The result of all these events was the frustration among the youth which had moved to non-violent democratic forms of protests in 2008. Atrocities committed by forces pushed some of them to the path of militancy like Burhan Wani. Call it intelligence failure (which is highly unlikely) or adamant childish nature not to accept the reality, nature of resistance movement in Kashmir has changed post 2008. To say that everything is fine in Kashmir is a very stupid as well as dangerous statement to make. That is the approach which government of India adopted in the latter half of first decade of the twenty first century. Not accepting that Kashmir as a political issue and alienating separatist camp created insecurity within a larger section of Kashmiris.
What is motivating these young people to come out and protest is not the money Pakistan or separatists pay them. What motivates them is the frustration which they feel has become a permanent part of their life; the frustration which is an outcome of Indian occupation of Kashmir.
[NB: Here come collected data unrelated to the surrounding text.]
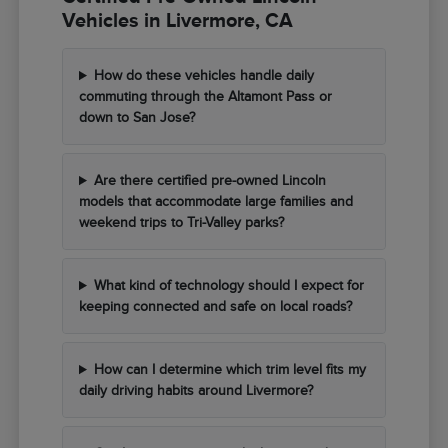
Vehicles in Livermore, CA
How do these vehicles handle daily
commuting through the Altamont Pass or
down to San Jose?
Are there certified pre-owned Lincoln
models that accommodate large families and
weekend trips to Tri-Valley parks?
What kind of technology should I expect for
keeping connected and safe on local roads?
How can I determine which trim level fits my
daily driving habits around Livermore?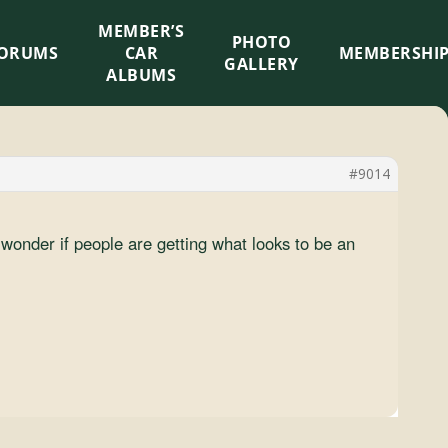
MEMBER’S
×
PHOTO
ORUMS
CAR
MEMBERSHI
GALLERY
ALBUMS
#9014
onder if people are getting what looks to be an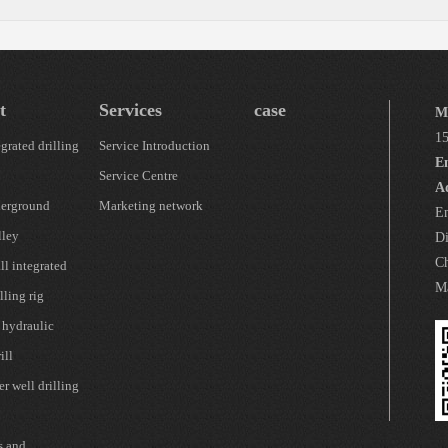
t
Services
case
M
1
grated drilling
Service Introduction
E
Service Centre
A
erground
Marketing network
En
lley
Di
Ch
l integrated
Ma
lling rig
 hydraulic
ill
r well drilling
s and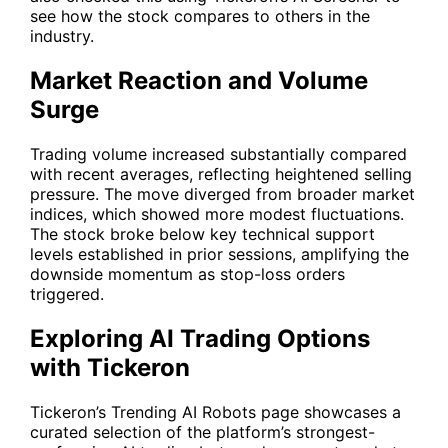
see how the stock compares to others in the
industry.
Market Reaction and Volume
Surge
Trading volume increased substantially compared
with recent averages, reflecting heightened selling
pressure. The move diverged from broader market
indices, which showed more modest fluctuations.
The stock broke below key technical support
levels established in prior sessions, amplifying the
downside momentum as stop-loss orders
triggered.
Exploring AI Trading Options
with Tickeron
Tickeron’s
Trending AI Robots
page showcases a
curated selection of the platform’s strongest-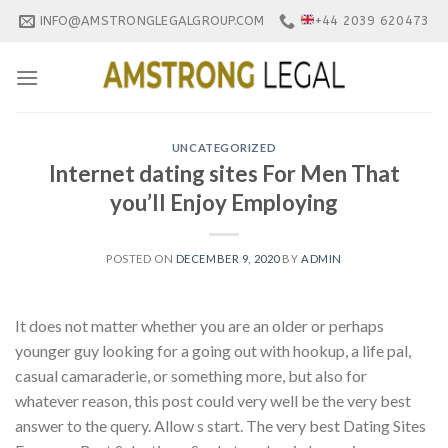
Skip
INFO@AMSTRONGLEGALGROUP.COM
+44 2039 620473
to
content
UNCATEGORIZED
Internet dating sites For Men That
you’ll Enjoy Employing
POSTED ON
DECEMBER 9, 2020
BY
ADMIN
It does not matter whether you are an older or perhaps
younger guy looking for a going out with hookup, a life pal,
casual camaraderie, or something more, but also for
whatever reason, this post could very well be the very best
answer to the query. Allow s start. The very best Dating Sites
I believe the new generation of Kashmir is motivated enough to take the Kashmir issue to a logical conclusion to the satisfaction of all Kashmiris. The new freedom movement in Kashmir has surpassed the fear which India was once able to create among Kashmiris. The situation in Kashmir is very grim. Given the communication blockade India has imposed in Kashmir, news channels like Times Now and Zee News are feeding lies to Indian Masses. More killings will lead to more anger and more protests. What is required is some concrete steps on the ground to regain the trust of Kashmiris which India has so miserably lost, remove all the armed forces from civilian areas, punish the guilty among security forces and initiate talks which involve all the three parties; India, Kashmir, and Pakistan.
The writer is a Research Scholar of Centre for Economic Studies and Planning, Jawaharlal Nehru University, New Delhi. He was born and brought up in Ganderbal, Jammu and Kashmir and have witnessed state brutalities. The views expressed here are his own.